▸ **Work request**: Repeat verbatim, and only, the lines of the data below, beginning at the line that contains "provide their unique" and stopping after the line that contains "and AB Mauri, as".

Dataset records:
---------------

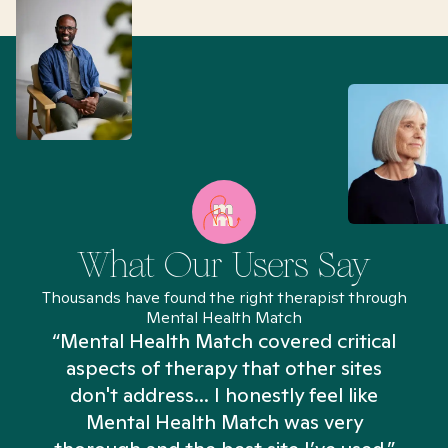
What Our Users Say
Thousands have found the right therapist through
Mental Health Match
“Mental Health Match covered critical
aspects of therapy that other sites
don't address... I honestly feel like
n
Mental Health Match was very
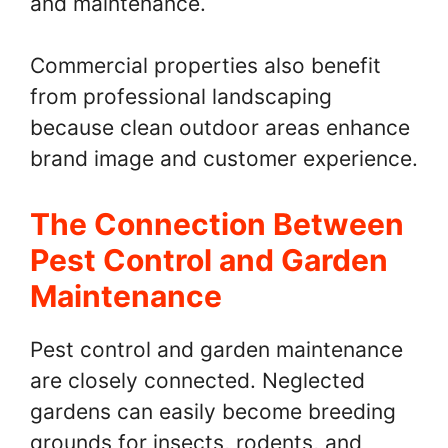
and maintenance.
Commercial properties also benefit
from professional landscaping
because clean outdoor areas enhance
brand image and customer experience.
The Connection Between
Pest Control and Garden
Maintenance
Pest control and garden maintenance
are closely connected. Neglected
gardens can easily become breeding
grounds for insects, rodents, and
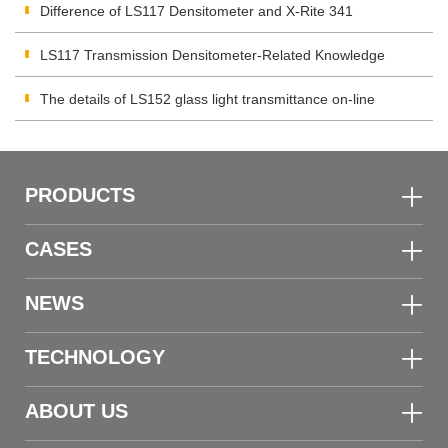
Difference of LS117 Densitometer and X-Rite 341
Densitometer
LS117 Transmission Densitometer-Related Knowledge
The details of LS152 glass light transmittance on-line
monitoring device
PRODUCTS
CASES
NEWS
TECHNOLOGY
ABOUT US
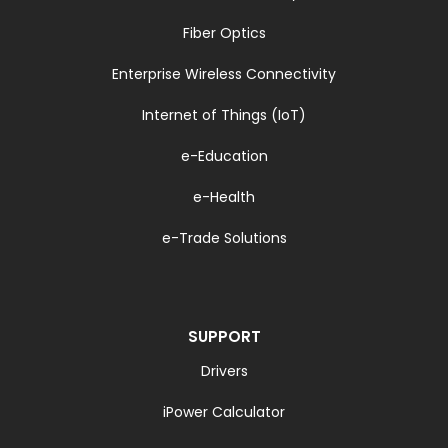
Fiber Optics
Enterprise Wireless Connectivity
Internet of Things (IoT)
e-Education
e-Health
e-Trade Solutions
SUPPORT
Drivers
iPower Calculator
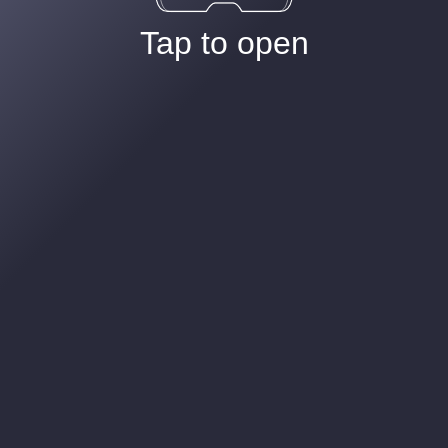
Tap to open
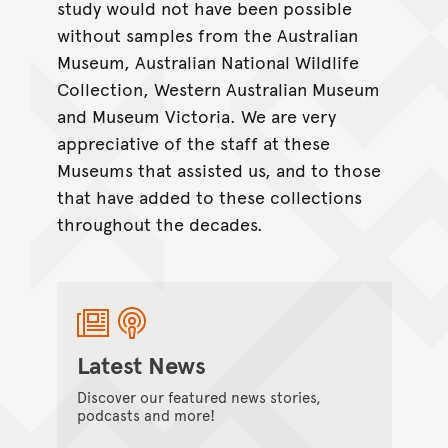
study would not have been possible
without samples from the Australian
Museum, Australian National Wildlife
Collection, Western Australian Museum
and Museum Victoria. We are very
appreciative of the staff at these
Museums that assisted us, and to those
that have added to these collections
throughout the decades.
Latest News
Discover our featured news stories,
podcasts and more!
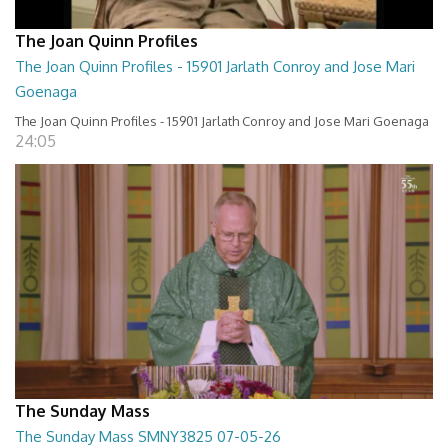
The Joan Quinn Profiles
The Joan Quinn Profiles - 15901 Jarlath Conroy and Jose Mari
Goenaga
The Joan Quinn Profiles - 15901 Jarlath Conroy and Jose Mari Goenaga
24:05
The Sunday Mass
The Sunday Mass SMNY3825 07-05-26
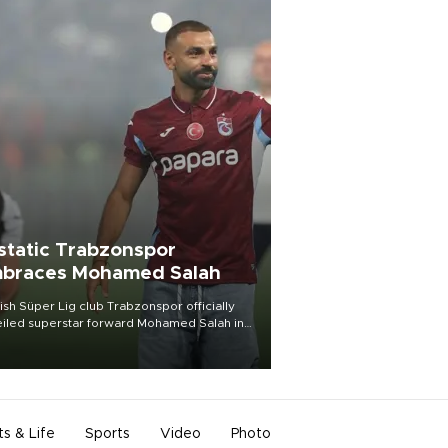
static Trabzonspor
braces Mohamed Salah
ish Süper Lig club Trabzonspor officially
iled superstar forward Mohamed Salah in
t of a roaring crowd at Papara Park on Aug.
ght, celebrating what club officials called
of the most historic transfer
mplishments in Turkish sports history.
ts & Life
Sports
Video
Photo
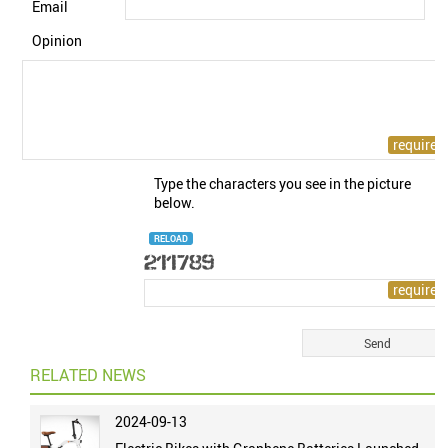
Email
Opinion
Type the characters you see in the picture
below.
RELOAD
RELATED NEWS
2024-09-13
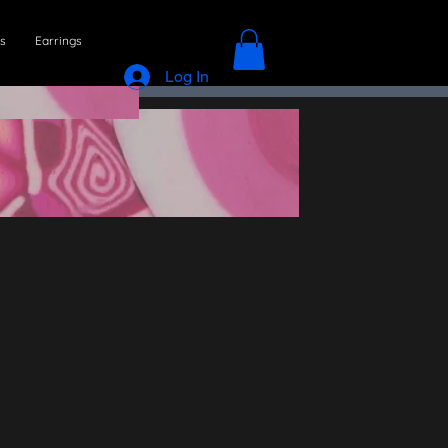
s
Earrings
Log In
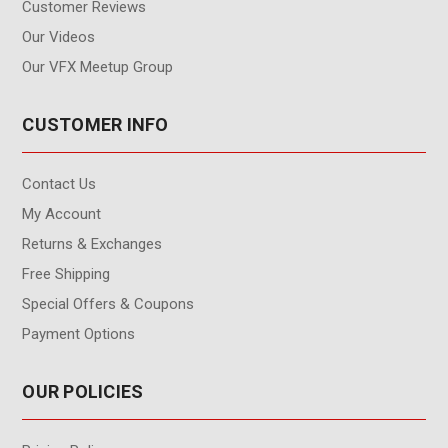
Customer Reviews
Our Videos
Our VFX Meetup Group
CUSTOMER INFO
Contact Us
My Account
Returns & Exchanges
Free Shipping
Special Offers & Coupons
Payment Options
OUR POLICIES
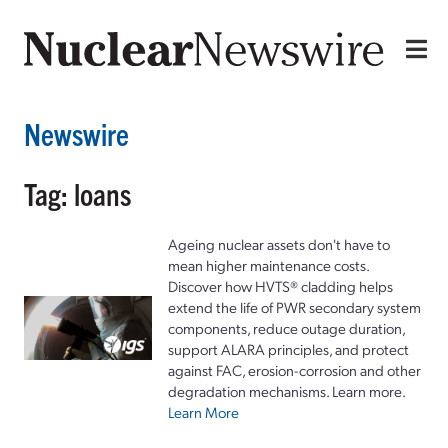
Newswire
Tag: loans
Ageing nuclear assets don't have to
mean higher maintenance costs.
Discover how HVTS® cladding helps
extend the life of PWR secondary system
components, reduce outage duration,
support ALARA principles, and protect
against FAC, erosion-corrosion and other
degradation mechanisms. Learn more.
Learn More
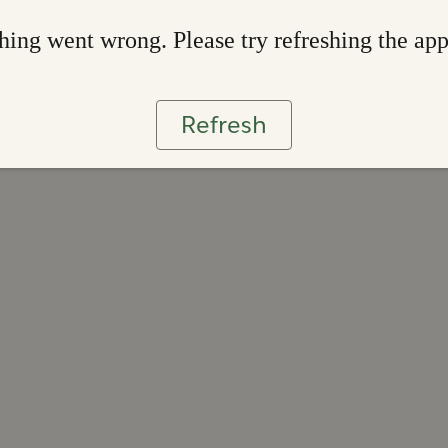
ing went wrong. Please try refreshing the ap
Refresh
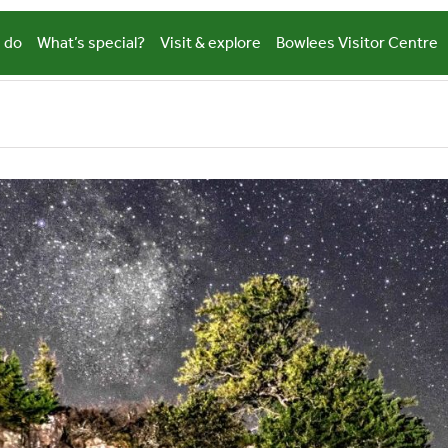
 do
What’s special?
Visit & explore
Bowlees Visitor Centre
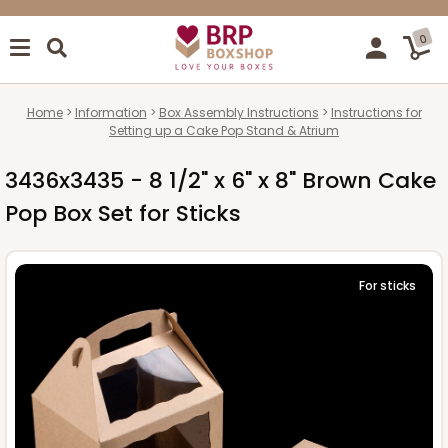
0
Home
Information
Box Assembly Instructions
Instructions for
Setting up a Cake Pop Stand & Atrium
3436x3435 - 8 1/2" x 6" x 8" Brown Cake
Pop Box Set for Sticks
For sticks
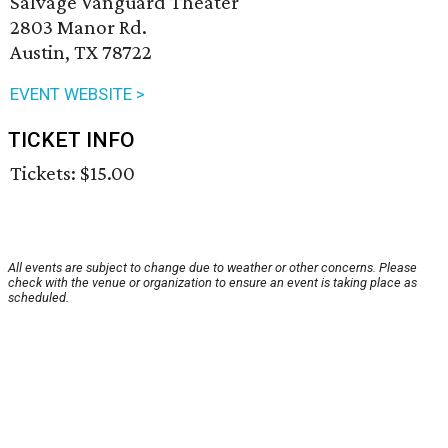
Salvage Vanguard Theater
2803 Manor Rd.
Austin, TX 78722
EVENT WEBSITE >
TICKET INFO
Tickets: $15.00
All events are subject to change due to weather or other concerns. Please
check with the venue or organization to ensure an event is taking place as
scheduled.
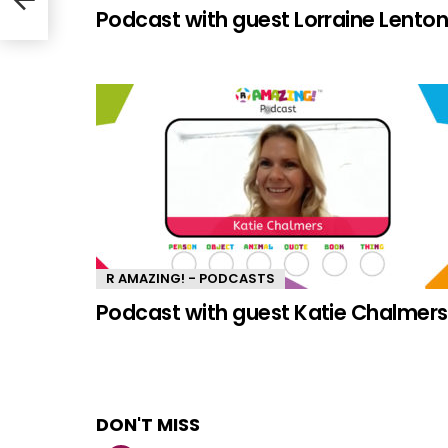
Podcast with guest Lorraine Lento
R AMAZING! - PODCASTS
Podcast with guest Katie Chalmers
DON'T MISS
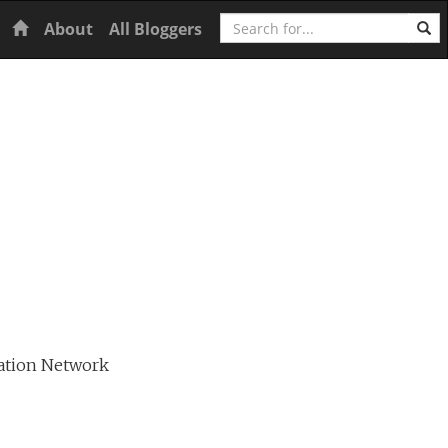
Search
Home
About
All Bloggers
vation Network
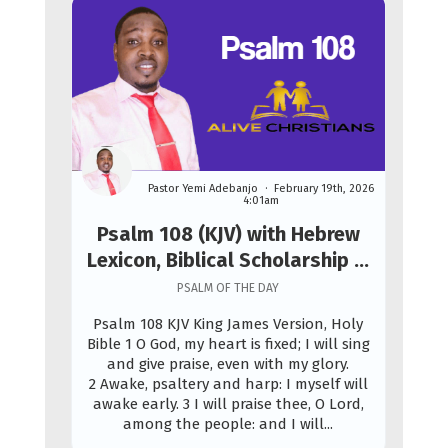
Pastor Yemi Adebanjo
February 19th, 2026
4:01am
Psalm 108 (KJV) with Hebrew
Lexicon, Biblical Scholarship &
Prophetic Study
PSALM OF THE DAY
Psalm 108 KJV King James Version, Holy
Bible 1 O God, my heart is fixed; I will sing
and give praise, even with my glory.
2 Awake, psaltery and harp: I myself will
awake early. 3 I will praise thee, O Lord,
among the people: and I will...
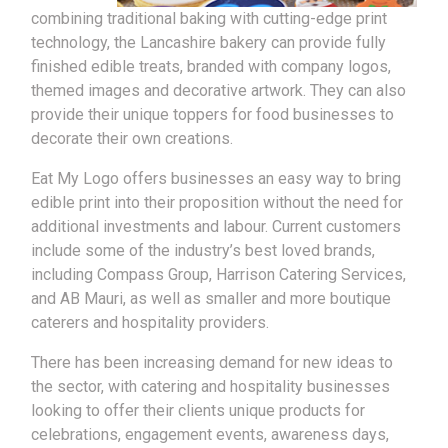
combining traditional baking with cutting-edge print
technology, the Lancashire bakery can provide fully
finished edible treats, branded with company logos,
themed images and decorative artwork. They can also
provide their unique toppers for food businesses to
decorate their own creations.
Eat My Logo offers businesses an easy way to bring
edible print into their proposition without the need for
additional investments and labour. Current customers
include some of the industry’s best loved brands,
including Compass Group, Harrison Catering Services,
and AB Mauri, as well as smaller and more boutique
caterers and hospitality providers.
There has been increasing demand for new ideas to
the sector, with catering and hospitality businesses
looking to offer their clients unique products for
celebrations, engagement events, awareness days,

---------------

▸ **Task answer**:
provide their unique toppers for food businesses to
decorate their own creations.
Eat My Logo offers businesses an easy way to bring
edible print into their proposition without the need for
additional investments and labour. Current customers
include some of the industry’s best loved brands,
including Compass Group, Harrison Catering Services,
and AB Mauri, as well as smaller and more boutique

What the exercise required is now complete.